17 Fla. L. Weekly Supp. 215a
Online Reference: FLWSUPP 1703JON2
Insurance — Personal injury protection — Venue — Forum non conveniens — Where insurer has failed to show through sworn testimony or statements how it is inconvenienced or prejudiced by medical provider’s selection of venue, motion to transfer venue is denied
EAST SIDE CHIROPRACTIC CENTER, INC., a/a/o Dexter Jones, Plaintiff(s), vs. UNITED AUTOMOBILE INSURANCE COMPANY, Defendant. County Court, 17th Judicial Circuit in and for Broward County. Case No. 09-008939 COCE 50. January 5, 2010. Peter Q. Skolnik, Judge. Counsel: Andrew J. Weinstein. Fesner Petion.
ORDER DENYING DEFENDANT’S MOTION TO TRANSFER FOR FORUM NON-CONVENIENS
THIS CAUSE came to be heard on December 8, 2009 on Defendant’s Motion to Transfer for Forum Non-Conveniens, and the Court, having heard argument from counsel, reviewed the file and the affidavits filed by the parties, and being fully advised in the premises, finds as follows:
1. The above-captioned matter arises out of a claim for personal injury protection benefits. On or about March 10, 2009, Plaintiff filed its Complaint in Broward County.
2. On May 1, 2009, Defendant, UNITED AUTOMOBILE INSURANCE COMPANY (hereinafter “UNITED”) served its Motion to Transfer for Forum Non-Conveniens, requesting that this matter be transferred to Miami-Dade County
3. “A plaintiff has the option of ‘venue selection,’ and, as long as that selection is one of statutory alternatives, it should not be disturbed,” R.C. Storage One, Inc. v. Strand Realty, Inc., 714 So.2d 634, 635 (Fla. 4th DCA 1998). Pursuant to Fla. Stat. 47.011, “actions shall be brought only in the county where the defendant resides, where the cause of action accrued, or where the property in litigation is located.”

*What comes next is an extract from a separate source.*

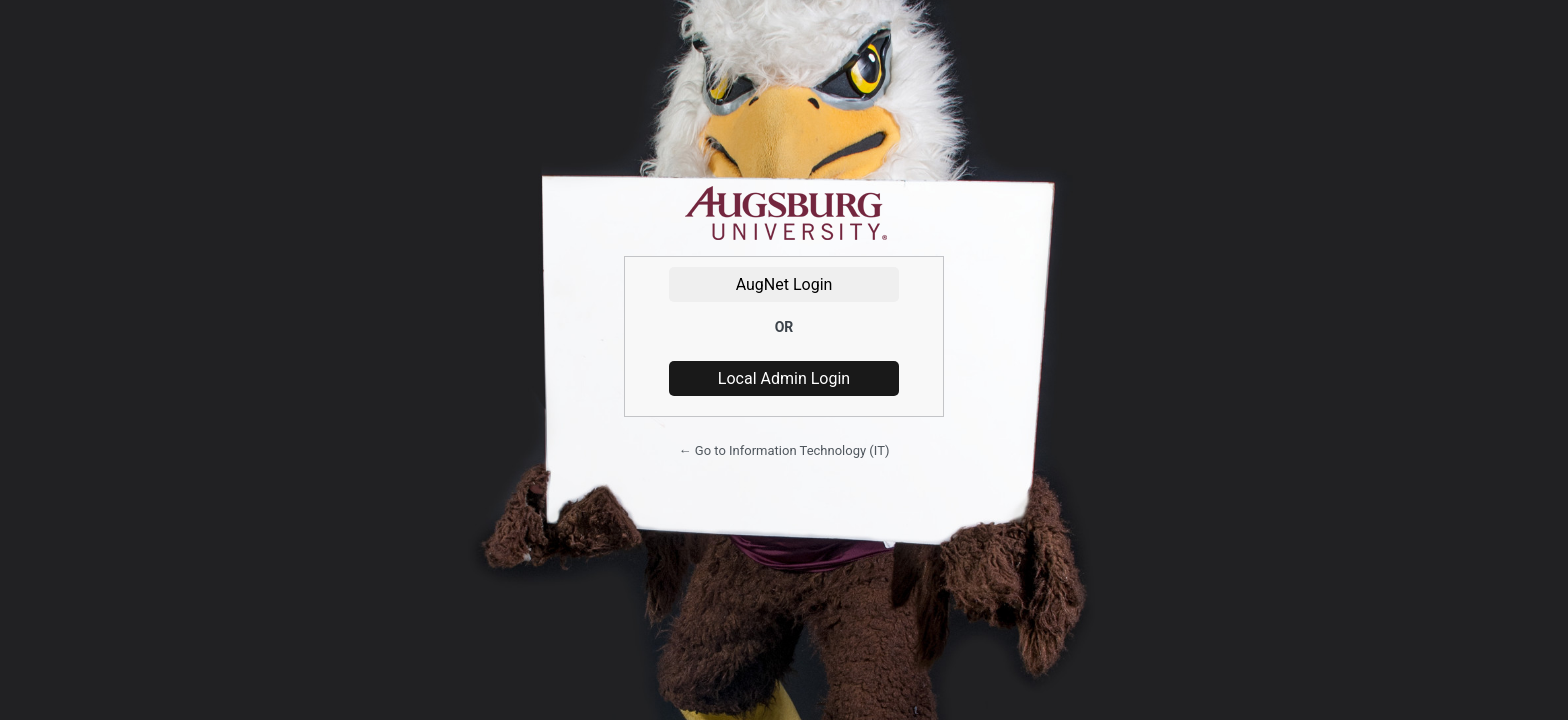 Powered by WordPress (784, 214)
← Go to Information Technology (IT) (784, 450)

4. The plaintiff’s selection of venue is presumptively correct and the party challenging venue has the burden to demonstrate impropriety of plaintiff’s choice. See Carlson-Southeast Corp. v. Geolithic, 530 So.2d 1069 (Fla. App. 1 Dist. 1988); Hu v. Crockett, 426 So.2d 1275, 1278-79 (Fla. App. 1 Dist. 1983); Florida Forms, Inc. v. Barkett Computer Services, Inc., 311 So.2d 730 (Fla. App. 4 Dist. 1975). Thus, a plaintiff’s selection will not be disturbed if its venue choice is consistent with one of the statutory alternatives pursuant to section 47.051, Fla. Stat. (2005). See Perry Building Systems, Inc. v. Hayes & Bates, Inc., 361 So.2d 443 (Fla. App. 1 Dist. 1978).
5. “Other county courts have found that in an action for personal injury protection benefits, venue is proper in any county in the state,” Tallahassee MRI, P.A. v. Progressive Express Insurance Co., 11 Fla. L. Weekly Supp. 68c (Fla. Broward Cty. Ct., Nov. 17, 2003). See also Lasiter v. Liberty Mutual Insurance Company, 8 Fla. L. Weekly Supp. 859a (Fla. Polk Cty. Ct. 2001).
7. The case law is clear that “while the trial court has broad discretion in venue matters, it has been held that the movant must furnish a sufficient factual basis for the existence of that discretion. It must be based upon a showing that the parties or witnesses will suffer substantial inconvenience or undue expense due to the chosen forum,” GEICO v. Burns, 672 So.2d 834 (Fla. 3rd DCA 1996); Colonial Chiropractic Center v. State Farm Fire and Casualty Company, 12 Fla. L. Weekly Supp. 397a (17th Cir. Ct., Jan. 7, 2005).
8. This Court finds that UNITED failed to furnish a sufficient factual basis for this Court to consider a change of venue, and UNITED has failed to show this Court, through sworn testimony or statements of the parties or witnesses, how the Defendant is inconvenienced or prejudiced.
Therefore, it is
ORDERED AND ADJUDGED that Defendant’s Motion to Transfer for Forum Non-Conveniens be and the same is hereby Denied.